▸ **Exercise objective**
The reply should contain the full listing exactly as written and no pictures at all.

START Records shown

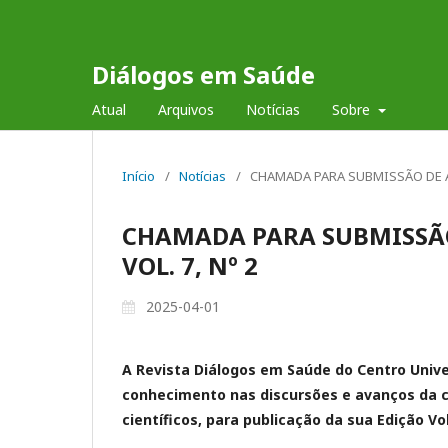
Diálogos em Saúde
Atual
Arquivos
Notícias
Sobre
Início
/
Notícias
/
CHAMADA PARA SUBMISSÃO DE AR
CHAMADA PARA SUBMISSÃO
VOL. 7, Nº 2
2025-04-01
A Revista Diálogos em Saúde do Centro Univ
conhecimento nas discursões e avanços da c
científicos, para publicação da sua Edição Vol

END Records shown

▸ **Response to the task**
Diálogos em Saúde
Atual
Arquivos
Notícias
Sobre
Início
/
Notícias
/
CHAMADA PARA SUBMISSÃO DE AR
CHAMADA PARA SUBMISSÃO
VOL. 7, Nº 2
2025-04-01
A Revista Diálogos em Saúde do Centro Univ
conhecimento nas discursões e avanços da c
científicos, para publicação da sua Edição Vol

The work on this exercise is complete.